Stored data:
━━━━

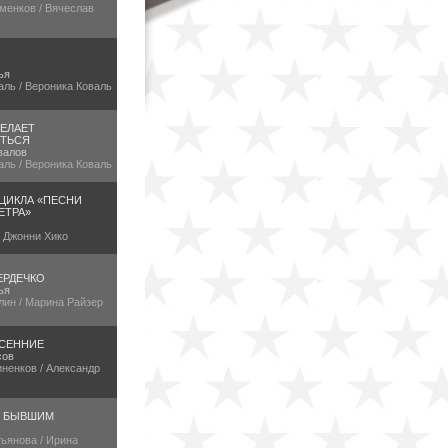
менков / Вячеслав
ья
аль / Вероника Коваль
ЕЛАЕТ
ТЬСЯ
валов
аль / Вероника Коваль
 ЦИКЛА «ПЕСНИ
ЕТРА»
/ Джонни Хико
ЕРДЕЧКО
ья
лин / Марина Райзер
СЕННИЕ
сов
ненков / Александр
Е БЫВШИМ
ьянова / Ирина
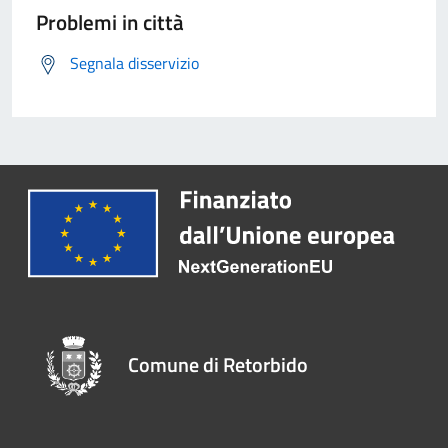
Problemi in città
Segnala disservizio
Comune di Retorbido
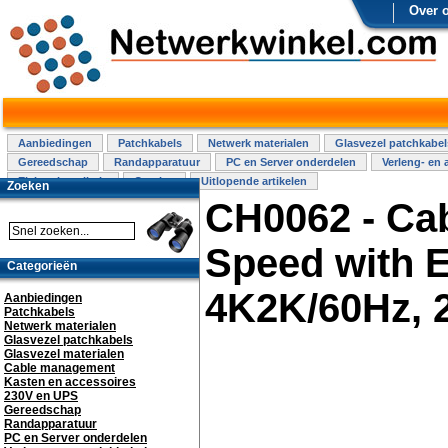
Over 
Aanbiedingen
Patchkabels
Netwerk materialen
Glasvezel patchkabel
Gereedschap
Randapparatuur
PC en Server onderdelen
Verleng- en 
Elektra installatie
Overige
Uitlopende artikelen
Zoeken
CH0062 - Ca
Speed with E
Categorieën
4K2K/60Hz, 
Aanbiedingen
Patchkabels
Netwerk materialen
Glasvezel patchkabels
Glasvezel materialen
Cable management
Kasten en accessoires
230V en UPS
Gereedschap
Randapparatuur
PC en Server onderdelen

━━━━

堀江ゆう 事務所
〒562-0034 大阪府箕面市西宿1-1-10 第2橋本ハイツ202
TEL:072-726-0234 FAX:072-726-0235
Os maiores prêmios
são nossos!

━━━━

WORK INSTRUCTION: Scan the data above for the string "Glasvezel" and copy each line where it appears.

REPLY:
Glasvezel patchkabel
Glasvezel patchkabels
Glasvezel materialen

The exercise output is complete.